[Stored data Boundary: Start]

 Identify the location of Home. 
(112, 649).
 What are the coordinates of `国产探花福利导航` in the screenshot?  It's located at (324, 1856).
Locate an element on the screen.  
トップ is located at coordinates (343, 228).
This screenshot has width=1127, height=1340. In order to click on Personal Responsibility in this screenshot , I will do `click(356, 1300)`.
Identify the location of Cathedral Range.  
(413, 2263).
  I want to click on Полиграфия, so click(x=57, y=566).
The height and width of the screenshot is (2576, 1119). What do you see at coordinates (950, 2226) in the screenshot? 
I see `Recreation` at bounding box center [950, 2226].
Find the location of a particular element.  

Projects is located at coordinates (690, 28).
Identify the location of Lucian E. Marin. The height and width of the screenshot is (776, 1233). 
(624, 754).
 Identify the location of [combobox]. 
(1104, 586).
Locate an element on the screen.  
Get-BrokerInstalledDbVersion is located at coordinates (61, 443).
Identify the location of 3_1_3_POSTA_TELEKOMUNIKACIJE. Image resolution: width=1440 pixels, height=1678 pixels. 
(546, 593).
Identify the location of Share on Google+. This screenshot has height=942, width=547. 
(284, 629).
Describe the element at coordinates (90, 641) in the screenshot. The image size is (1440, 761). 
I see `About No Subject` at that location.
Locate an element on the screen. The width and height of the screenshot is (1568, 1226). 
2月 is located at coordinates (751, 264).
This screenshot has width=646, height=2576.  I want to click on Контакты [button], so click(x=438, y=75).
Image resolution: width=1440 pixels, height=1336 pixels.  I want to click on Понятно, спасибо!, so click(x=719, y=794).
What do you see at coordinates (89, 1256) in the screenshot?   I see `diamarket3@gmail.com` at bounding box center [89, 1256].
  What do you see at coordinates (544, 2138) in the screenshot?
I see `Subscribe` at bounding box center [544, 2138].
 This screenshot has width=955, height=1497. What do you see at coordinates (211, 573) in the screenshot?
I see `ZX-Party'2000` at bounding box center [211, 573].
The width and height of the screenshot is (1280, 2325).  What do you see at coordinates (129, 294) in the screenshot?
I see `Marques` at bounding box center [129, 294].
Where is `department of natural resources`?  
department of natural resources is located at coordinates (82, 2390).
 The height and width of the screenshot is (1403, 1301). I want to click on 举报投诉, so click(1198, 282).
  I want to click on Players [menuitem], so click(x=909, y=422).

[Stored data Boundary: End]

» **Aim of the exercise**
Retype, exactly as shown, the lines from the one with "The width and height of the screenshot is (1280, 2325)." through the end of the records.

» **Solution**
The width and height of the screenshot is (1280, 2325).  What do you see at coordinates (129, 294) in the screenshot?
I see `Marques` at bounding box center [129, 294].
Where is `department of natural resources`?  
department of natural resources is located at coordinates (82, 2390).
 The height and width of the screenshot is (1403, 1301). I want to click on 举报投诉, so click(1198, 282).
  I want to click on Players [menuitem], so click(x=909, y=422).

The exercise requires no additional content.